Continued fractions, directed graphs, and defining spectral triples on Effros-Shen AF algebras (Samantha Brooker, Arizona State University)

The Effros-Shen algebra corresponding to an irrational number $\theta$ can be described by an inductive sequence of direct sums of matrix algebras, where the continued fraction expansion of $\theta$ encodes the dimensions of the summands, and how the matrix algebras at the nth level fit into the summands at the (n+1)th level. In recent work, Mitscher and Spielberg present an Effros-Shen algebra as the C*-algebra of a category of paths – a generalization of a directed graph – determined by the continued fraction expansion of \theta. With this approach, the algebra is realized as the inductive limit of a sequence of infinite-dimensional, rather than finite-dimensional, subalgebras.

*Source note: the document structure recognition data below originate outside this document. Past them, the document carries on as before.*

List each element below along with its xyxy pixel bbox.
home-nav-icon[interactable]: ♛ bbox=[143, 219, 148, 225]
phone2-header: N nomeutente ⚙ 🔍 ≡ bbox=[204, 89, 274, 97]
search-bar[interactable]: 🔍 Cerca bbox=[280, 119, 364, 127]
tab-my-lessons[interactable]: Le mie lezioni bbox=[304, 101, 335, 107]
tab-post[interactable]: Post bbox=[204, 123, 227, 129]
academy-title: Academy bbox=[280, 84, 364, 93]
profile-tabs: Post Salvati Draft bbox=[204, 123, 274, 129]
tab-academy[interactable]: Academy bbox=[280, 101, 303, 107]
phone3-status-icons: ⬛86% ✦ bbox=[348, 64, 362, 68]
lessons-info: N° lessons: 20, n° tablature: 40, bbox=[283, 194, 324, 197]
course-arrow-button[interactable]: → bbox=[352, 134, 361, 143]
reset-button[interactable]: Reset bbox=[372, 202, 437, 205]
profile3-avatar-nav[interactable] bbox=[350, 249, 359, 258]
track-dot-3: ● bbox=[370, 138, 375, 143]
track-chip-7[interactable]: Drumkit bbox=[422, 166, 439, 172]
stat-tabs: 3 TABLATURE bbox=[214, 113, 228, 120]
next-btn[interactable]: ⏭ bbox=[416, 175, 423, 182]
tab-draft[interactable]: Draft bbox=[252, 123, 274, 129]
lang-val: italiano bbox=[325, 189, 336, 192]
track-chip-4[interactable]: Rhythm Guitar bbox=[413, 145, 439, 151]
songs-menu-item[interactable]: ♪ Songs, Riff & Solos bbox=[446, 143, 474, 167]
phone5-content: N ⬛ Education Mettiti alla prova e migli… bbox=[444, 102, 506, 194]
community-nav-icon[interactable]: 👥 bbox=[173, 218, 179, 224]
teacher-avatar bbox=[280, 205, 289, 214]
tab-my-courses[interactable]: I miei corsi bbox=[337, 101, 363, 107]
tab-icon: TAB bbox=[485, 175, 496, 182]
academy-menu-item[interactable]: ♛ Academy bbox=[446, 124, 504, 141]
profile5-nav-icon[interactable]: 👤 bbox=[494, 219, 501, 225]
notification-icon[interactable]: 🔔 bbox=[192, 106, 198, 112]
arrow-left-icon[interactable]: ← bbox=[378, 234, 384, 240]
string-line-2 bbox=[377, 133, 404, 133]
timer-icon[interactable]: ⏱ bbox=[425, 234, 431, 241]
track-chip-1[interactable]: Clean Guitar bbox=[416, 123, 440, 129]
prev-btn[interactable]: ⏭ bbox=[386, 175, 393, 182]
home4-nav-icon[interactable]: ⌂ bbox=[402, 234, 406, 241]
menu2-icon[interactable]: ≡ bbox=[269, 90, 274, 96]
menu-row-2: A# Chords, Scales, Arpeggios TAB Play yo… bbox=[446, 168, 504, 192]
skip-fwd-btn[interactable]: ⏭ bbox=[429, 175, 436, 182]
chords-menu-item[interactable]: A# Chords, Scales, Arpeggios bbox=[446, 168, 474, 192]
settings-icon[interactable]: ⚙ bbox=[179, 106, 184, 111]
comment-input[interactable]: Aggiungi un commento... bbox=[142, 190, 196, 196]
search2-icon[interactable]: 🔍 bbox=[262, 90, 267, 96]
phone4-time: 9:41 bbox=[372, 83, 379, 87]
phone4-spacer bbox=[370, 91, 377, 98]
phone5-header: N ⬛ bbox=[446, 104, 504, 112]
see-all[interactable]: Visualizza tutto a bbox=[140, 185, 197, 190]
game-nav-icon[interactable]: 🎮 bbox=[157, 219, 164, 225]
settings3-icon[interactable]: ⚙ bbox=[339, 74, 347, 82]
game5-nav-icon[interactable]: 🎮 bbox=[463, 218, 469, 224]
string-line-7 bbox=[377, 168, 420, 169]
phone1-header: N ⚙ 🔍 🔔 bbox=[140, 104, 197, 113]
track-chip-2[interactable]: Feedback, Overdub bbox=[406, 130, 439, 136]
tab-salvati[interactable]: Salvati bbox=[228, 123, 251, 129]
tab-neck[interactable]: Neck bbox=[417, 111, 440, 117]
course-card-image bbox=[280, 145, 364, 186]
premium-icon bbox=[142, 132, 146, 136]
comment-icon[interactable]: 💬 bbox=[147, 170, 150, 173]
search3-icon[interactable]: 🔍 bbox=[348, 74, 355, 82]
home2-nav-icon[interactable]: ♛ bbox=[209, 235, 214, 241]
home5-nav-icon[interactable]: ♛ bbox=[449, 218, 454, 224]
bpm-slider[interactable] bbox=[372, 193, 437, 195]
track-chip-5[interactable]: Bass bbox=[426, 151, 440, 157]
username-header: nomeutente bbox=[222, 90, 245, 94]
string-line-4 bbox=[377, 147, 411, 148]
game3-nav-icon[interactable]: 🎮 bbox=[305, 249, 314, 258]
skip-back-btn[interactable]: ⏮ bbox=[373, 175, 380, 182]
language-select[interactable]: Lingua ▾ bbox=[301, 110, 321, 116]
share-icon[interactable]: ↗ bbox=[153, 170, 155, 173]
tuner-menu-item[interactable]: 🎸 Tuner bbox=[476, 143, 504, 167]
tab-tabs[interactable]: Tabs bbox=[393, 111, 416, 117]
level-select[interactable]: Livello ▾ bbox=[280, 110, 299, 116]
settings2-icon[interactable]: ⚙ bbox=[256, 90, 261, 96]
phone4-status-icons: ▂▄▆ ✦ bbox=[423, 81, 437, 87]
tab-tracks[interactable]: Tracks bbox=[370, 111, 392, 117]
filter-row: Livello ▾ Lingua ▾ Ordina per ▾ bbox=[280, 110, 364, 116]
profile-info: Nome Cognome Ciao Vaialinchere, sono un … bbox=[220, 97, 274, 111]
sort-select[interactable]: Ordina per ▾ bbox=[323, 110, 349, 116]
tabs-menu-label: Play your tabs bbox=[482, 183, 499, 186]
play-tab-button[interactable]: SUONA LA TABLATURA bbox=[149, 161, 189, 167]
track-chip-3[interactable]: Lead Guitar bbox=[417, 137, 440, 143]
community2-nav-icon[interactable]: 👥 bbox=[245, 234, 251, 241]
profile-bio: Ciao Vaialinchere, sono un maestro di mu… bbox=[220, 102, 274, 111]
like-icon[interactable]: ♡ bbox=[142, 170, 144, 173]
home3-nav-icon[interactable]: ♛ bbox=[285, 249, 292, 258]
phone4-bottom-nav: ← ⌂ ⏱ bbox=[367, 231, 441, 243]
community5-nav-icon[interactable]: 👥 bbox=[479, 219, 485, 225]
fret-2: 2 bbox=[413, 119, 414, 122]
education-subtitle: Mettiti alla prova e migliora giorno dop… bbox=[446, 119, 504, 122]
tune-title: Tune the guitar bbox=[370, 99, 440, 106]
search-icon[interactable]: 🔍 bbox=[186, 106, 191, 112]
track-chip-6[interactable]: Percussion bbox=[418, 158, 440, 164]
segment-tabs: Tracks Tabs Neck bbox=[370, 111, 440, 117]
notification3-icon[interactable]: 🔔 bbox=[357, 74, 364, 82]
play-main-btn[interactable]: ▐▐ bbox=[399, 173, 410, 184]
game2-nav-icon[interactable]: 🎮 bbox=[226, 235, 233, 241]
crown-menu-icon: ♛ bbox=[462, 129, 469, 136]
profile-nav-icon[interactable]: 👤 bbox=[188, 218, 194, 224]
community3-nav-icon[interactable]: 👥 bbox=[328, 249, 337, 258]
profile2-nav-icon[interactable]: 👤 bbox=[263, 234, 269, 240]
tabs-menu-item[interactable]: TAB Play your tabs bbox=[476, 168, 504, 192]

Drawing on a construction by Christensen and Ivan, we use this inductive limit structure to define a spectral triple, trading the advantages of working with finite-dimensional approximants for the techniques provided by the category of paths, pursuant to studying the algebras as quantum compact metric spaces. I will discuss categories of paths and their precursors, graph C*-algebras, the example of Mitscher and Spielberg, and a bit about the spectral triple construction. This is joint work with Konrad Aguilar and Jack Spielberg.